=== Required action ===
Output every entry exactly, without any pictures.

== Data section ==

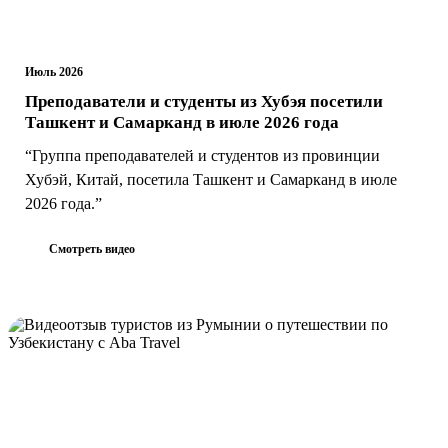
Июль 2026
Преподаватели и студенты из Хубэя посетили
Ташкент и Самарканд в июле 2026 года
“Группа преподавателей и студентов из провинции
Хубэй, Китай, посетила Ташкент и Самарканд в июле
2026 года.”
Смотреть видео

===

=== Solution ===
Июль 2026
Преподаватели и студенты из Хубэя посетили
Ташкент и Самарканд в июле 2026 года
“Группа преподавателей и студентов из провинции
Хубэй, Китай, посетила Ташкент и Самарканд в июле
2026 года.”
Смотреть видео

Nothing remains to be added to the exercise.